The fabrics of my life - report on WI talk
Monday 16th October 2017
THE FABRICS OF MY LIFE
The WI members and their guests who gathered in Lerryn Memorial Hall to hear Faith Truscott speak on this subject expected to learn a lot about fabrics, and they certainly did that.
When Faith was a young woman, already an experienced teacher and accustomed to working with children with disabilities, she went with VSO to Indonesia, where she was based on the tiny island of Lambok. She married there and received textiles as wedding gifts, collecting other such gifts over the years she spent there.
Ever since she was a child she had sewed, but in Indonesia she became much more aware of the fabrics themselves and the skill and care that went into producing them. She brought to the meeting examples of the main methods of making and decorating local textiles and we were privileged to be able to see and handle them – some of them extremely old and precious.
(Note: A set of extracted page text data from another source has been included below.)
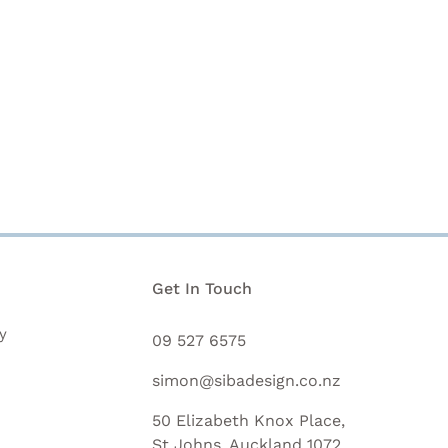
n
Get In Touch
y
09 527 6575
simon@sibadesign.co.nz
50 Elizabeth Knox Place,
St Johns, Auckland 1072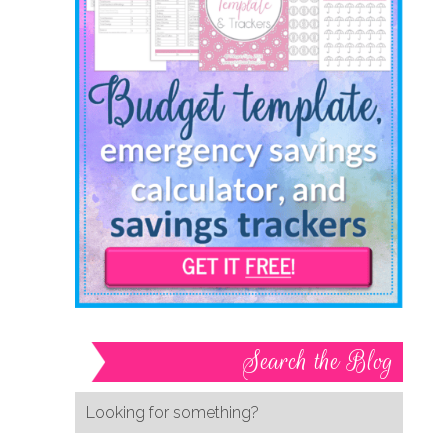
Search the Blog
The principle of batik – creating patterns on fabric by covering parts of it with a wax that resists the dye - is now familiar to many people, but the word ‘batik’ means ‘make a dot’ and the special tool for applying the wax involves a slender barrel that releases the hot wax through a tube less than a millimetre in width. Faith confessed that her own attempts had invariably created a wax puddle, but then she showed us the elaborate and delicate patterns created by other people on the samples she had brought. None of them, we noticed, carried the ‘cracking’ marks characteristic of many designs sold here as batik. The freshly waxed fabrics, we learned, were kept taut on a wooden frame for insertion into the vats of vegetable dye. If the wax cracked, that was a disaster.
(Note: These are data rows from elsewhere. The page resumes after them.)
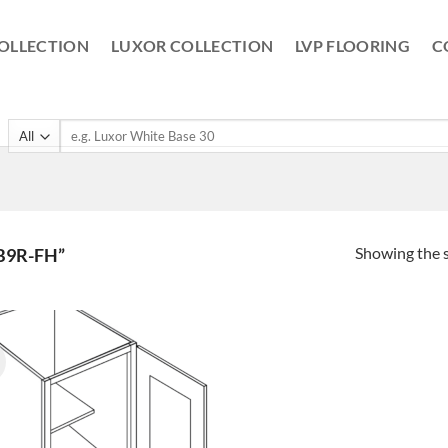
OLLECTION
LUXOR COLLECTION
LVP FLOORING
C
Search
for:
Showing the s
B9R-FH”
!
Even more elaborate was the production of ikat patterns. ‘Ikat’ means ‘to lock’. For those of us whose ‘tie-dyeing’ efforts used to involve tying knots in T-shirts, it was a revelation to look at a fabric created by tying tight knots to resist the dye in each individual strand of cotton in the warp of the fabric, then dyeing it, re-knotting it for a different effect and dipping it again. Huge and complex patterns are created this way, non-literate workers retaining the whole pattern in their heads as they work. In really special pieces, the weft is treated the same way, creating even greater complexity. A piece of fabric created like this can take twelve years to make.
Although the fabrics themselves were awe-inspiring, what was moving about Faith’s talk was the fact that they had become a part of her own and other people’s lives in a culture where the cloth made for ‘the birthing’ is retained for use as the same person’s shroud, and the heavy ceremonial shawls incorporating real gold and silver threads are not fashion statements but heirlooms, designed to be loved and valued from one generation to the next. It was her acceptance into this way of life that gave depth to Faith’s memories of it – including the lovely story of the local people’s attempts to falsify her marriage certificate in order to protect her from the shame of being so much older than the fourteen years that was, for them, the proper age for a girl to be wed!